A unified financial literacy curriculum is not taught in the majority of our nation’s schools. While there are standardized requirements for a proficiency in the majority of basic subjects like English, History, and Math, there is currently no standard when it comes to teaching our children how to be financially literate. The barriers to teaching financial literacy in school are threefold: there is a lack of well-trained
teachers knowledgeable in the subject, there is little to no funding to pay for the additional curriculum, and finally there is no national standard of what should be taught as most decisions about curricula are done at the state and local level.

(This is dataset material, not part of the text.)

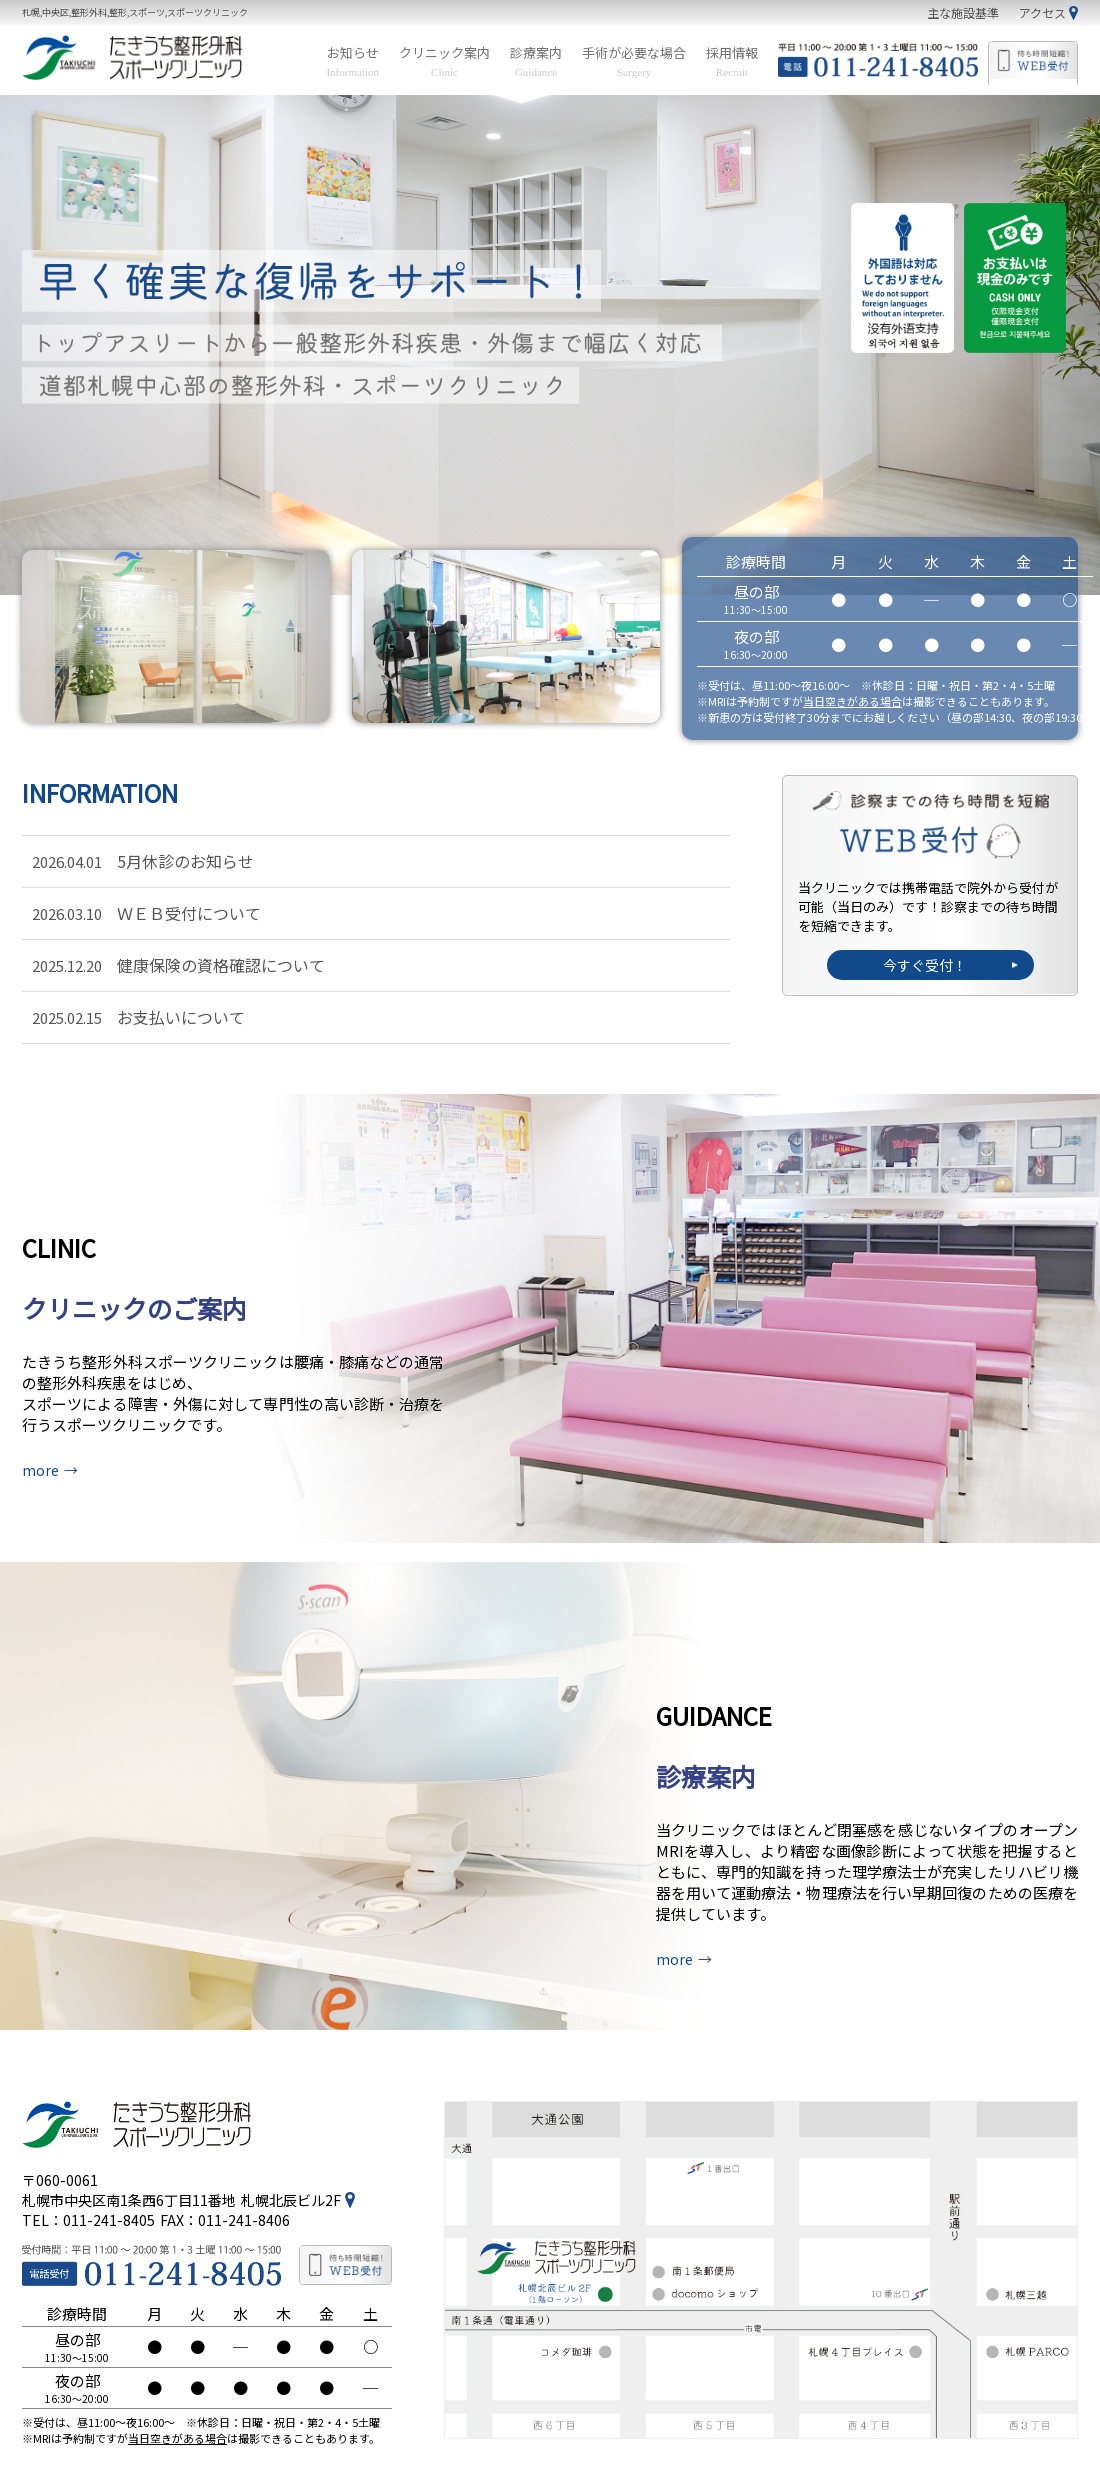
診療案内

The evidence that the current status quo of not including financial literacy as part of basic education is everywhere we look in today’s economy. Recent studies have shown that bankruptcies amongst the 18-24 year old demographic have increased 96 percent in 10 years . Not having a basic knowledge of savings, loans, credit and retirement funds is positively linked to excessive debt. Without the addition of financial literacy to the national curriculum, our nation’s youth are missing out on critical knowledge needed to succeed in the real world.
This month, CharitySub is doing its part to encourage financial literacy. Through educational support to both the old and young alike, we can give everyone the building blocks of a sound financial future and eradicate financial illiteracy together!
Operation HOPE’s educational programs teach students how to have a conversation in the language of money so they can be confident and empowered as they take control of their financial future.
W!SE programs teach the basic personal finance with a special focus on topics of interest to domestic violence survivors. They teach survivors to be financially independent so they can thrive, both emotionally and financially, in their new life on their own.
WorldofMoney.org works in the New York Tri-State Area, providing underserved youth with a sound financial foundation. They help children create a positive relationship with money, enabling them to be self-reliant financially in the long run.